種類物は、不特定物ともいい、特定物に対する用語です。
種類物の具体例は、例えば工場で大量生産される自動車の如くであり、その自動車の種類及び数量(例えばベンツを10台)を特定することで、これの給付を目的とする債権の中身が決定できるようなものです。
他方、特定物の具体例は、例えば中古品の自動車です。走行距離はどの程度であるのか、傷はないかといった個性があります。
中古品とは逆に特許出願の対象となるような新製品(例えば燃費が△△以上である自動車)を想定します。量産性があり、同じ物が提供できるのであれば、特定物ではないので、不特定物(種類物)ということになります。しかしながら、△△以上の燃費を謳い文句として販売をしたのなら、その条件を満たす製品を給付しない限り、債務不履行の問題を生じます(→債務不履行とは)。こうした物を給付することを目的とする債権を、制限種類債権といいます。
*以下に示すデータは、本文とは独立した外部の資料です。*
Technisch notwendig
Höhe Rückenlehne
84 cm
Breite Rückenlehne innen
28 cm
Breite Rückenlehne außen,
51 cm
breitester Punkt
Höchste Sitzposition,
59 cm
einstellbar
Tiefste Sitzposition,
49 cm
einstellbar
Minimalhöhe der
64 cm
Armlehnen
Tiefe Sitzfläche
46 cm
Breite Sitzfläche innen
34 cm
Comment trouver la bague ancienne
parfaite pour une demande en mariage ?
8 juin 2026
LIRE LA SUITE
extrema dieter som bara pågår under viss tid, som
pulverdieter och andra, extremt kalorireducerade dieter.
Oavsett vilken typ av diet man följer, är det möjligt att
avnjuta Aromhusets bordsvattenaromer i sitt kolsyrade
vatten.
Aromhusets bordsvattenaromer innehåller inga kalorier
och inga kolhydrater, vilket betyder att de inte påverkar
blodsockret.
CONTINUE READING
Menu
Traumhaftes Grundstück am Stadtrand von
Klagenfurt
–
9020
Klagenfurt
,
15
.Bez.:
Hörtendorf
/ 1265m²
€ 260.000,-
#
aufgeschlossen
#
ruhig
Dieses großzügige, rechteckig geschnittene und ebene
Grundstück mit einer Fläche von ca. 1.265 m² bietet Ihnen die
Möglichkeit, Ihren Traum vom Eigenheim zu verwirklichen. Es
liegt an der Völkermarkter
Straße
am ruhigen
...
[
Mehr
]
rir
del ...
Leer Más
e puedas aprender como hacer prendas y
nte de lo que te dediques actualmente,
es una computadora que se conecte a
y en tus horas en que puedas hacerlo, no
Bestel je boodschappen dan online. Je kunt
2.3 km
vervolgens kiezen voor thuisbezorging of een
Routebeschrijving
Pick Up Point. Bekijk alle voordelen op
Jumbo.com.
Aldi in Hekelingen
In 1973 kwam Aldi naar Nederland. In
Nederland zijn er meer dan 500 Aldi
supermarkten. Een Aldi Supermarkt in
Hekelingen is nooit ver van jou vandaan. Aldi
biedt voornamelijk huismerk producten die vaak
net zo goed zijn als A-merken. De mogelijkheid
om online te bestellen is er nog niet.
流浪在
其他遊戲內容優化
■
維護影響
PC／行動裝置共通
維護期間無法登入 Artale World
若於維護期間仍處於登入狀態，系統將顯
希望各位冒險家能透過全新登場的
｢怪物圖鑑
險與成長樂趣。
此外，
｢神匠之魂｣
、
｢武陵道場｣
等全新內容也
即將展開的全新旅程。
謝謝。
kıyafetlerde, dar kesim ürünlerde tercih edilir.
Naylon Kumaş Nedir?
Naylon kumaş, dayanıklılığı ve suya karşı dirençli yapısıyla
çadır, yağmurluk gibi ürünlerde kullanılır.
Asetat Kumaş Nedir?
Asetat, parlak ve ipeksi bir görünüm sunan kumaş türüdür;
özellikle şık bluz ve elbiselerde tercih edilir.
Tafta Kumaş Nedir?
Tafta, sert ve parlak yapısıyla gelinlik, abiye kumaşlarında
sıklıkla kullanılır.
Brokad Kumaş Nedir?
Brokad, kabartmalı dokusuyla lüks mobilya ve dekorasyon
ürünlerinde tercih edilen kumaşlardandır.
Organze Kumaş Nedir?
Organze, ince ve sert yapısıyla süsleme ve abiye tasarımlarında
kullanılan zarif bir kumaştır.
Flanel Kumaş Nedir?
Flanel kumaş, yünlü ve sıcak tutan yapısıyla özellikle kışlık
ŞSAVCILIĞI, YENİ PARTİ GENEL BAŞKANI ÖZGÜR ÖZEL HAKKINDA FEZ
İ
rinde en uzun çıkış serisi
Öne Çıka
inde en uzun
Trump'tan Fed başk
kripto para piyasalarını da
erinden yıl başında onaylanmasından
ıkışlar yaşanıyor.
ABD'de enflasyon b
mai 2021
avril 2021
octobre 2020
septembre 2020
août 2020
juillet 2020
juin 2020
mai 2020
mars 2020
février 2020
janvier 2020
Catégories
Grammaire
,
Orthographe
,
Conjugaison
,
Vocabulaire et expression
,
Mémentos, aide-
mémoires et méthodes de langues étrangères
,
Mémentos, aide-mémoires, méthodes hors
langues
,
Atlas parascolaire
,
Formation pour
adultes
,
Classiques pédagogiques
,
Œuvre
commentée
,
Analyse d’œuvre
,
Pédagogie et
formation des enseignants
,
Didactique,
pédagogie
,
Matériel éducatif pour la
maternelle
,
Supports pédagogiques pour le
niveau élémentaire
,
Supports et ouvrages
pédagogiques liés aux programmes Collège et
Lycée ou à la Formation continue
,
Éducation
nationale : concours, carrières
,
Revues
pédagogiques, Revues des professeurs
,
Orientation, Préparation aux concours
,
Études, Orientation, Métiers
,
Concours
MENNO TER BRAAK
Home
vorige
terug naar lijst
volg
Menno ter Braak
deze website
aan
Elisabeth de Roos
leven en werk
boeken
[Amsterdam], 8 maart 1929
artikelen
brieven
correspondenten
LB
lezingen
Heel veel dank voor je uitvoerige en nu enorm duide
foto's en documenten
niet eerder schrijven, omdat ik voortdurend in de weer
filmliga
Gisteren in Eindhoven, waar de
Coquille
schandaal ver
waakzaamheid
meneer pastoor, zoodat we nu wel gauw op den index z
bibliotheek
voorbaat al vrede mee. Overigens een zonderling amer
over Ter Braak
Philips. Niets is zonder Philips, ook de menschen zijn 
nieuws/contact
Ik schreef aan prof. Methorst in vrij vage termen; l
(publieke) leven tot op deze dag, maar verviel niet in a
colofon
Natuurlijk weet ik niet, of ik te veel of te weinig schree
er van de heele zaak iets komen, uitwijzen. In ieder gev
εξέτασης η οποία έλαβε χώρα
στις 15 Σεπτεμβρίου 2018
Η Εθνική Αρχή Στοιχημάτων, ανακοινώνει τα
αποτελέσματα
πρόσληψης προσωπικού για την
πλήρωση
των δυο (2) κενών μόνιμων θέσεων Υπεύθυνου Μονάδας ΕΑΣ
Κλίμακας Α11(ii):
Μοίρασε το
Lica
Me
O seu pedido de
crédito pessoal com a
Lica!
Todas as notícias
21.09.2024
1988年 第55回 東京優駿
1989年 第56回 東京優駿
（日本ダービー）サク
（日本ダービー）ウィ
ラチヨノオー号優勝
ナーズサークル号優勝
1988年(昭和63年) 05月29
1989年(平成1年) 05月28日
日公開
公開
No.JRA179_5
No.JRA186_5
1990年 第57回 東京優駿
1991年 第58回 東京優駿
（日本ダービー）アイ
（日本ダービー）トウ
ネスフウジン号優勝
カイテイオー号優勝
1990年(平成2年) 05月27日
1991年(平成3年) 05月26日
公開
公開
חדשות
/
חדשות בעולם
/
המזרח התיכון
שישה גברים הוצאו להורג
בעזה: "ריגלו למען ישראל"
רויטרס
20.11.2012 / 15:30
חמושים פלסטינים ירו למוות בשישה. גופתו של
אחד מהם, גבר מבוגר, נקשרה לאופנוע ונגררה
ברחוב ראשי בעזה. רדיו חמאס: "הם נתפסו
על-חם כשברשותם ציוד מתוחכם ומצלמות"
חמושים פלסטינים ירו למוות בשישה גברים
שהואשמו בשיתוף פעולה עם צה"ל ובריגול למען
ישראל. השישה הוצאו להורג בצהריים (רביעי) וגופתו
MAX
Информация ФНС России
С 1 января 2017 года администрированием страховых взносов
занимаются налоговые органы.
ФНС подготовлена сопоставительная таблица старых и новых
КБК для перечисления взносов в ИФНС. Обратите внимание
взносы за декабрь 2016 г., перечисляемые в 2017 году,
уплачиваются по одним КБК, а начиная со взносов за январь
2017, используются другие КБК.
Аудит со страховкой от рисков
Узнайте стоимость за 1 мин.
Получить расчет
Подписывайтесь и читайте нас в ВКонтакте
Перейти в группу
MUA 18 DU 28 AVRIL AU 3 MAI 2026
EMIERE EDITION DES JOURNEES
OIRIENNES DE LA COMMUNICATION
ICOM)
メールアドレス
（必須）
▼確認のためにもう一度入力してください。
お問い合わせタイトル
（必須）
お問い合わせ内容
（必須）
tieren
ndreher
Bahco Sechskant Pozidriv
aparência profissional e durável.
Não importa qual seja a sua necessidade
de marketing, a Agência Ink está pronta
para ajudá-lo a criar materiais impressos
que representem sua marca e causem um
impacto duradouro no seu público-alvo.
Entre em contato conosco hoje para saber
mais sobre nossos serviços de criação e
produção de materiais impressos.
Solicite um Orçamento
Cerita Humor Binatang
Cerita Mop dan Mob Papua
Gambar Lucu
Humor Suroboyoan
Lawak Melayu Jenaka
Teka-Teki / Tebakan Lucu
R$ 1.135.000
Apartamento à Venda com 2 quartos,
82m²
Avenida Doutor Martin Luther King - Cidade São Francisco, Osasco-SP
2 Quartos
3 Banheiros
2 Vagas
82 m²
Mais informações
ここでは、特許又は特許出願の対象である製品の給付を目的として制限種類債権が成立している場合に、その“制限”の意味合いに関してケーススタディします。
②制限種類債権の事例の内容
[事件の表示]平成16年(ワ)第25945号
[事件の種類]損害賠償請求事件
[判決の言い渡し日]平成19年1月31日
[発明の名称]超高温熱分解装置
[事件の概要]
本件は,原告が超高温熱分解装置(以下装置Xという)の製造販売者である被告に対して,被告との間で締結した特別代理店契約に関して
・主位的に,表示された性能を満たす装置Xを供給することができない点において本件代理店契約上の債務不履行(履行不能又は履行遅滞)があるとして損害賠償を求め,
・予備的に,故意又は過失によって,性能において原始的に不能な装置Xについて本件代理店契約を結ばせ権利金を支払わせたのは不法行為を構成するとして,これに基づく損害賠償を請求するとともに,性能において原始的に不能な装置Xについて本件代理店契約を結ばせた場合,契約が不成立とみるべきであり,支払済みの権利金は不当利得金となるとして,この利得金の返還を求めた
事案です。
[事件の経緯]
(a)被告は、焼却炉,超高温熱分解炉の製造・販売及び設置・工事等を目的とする会社であり、装置X(被告によれば当該装置について特許出願が行われ特許権の設定登録が行われている)を主力商品として製造及び販売をしていました。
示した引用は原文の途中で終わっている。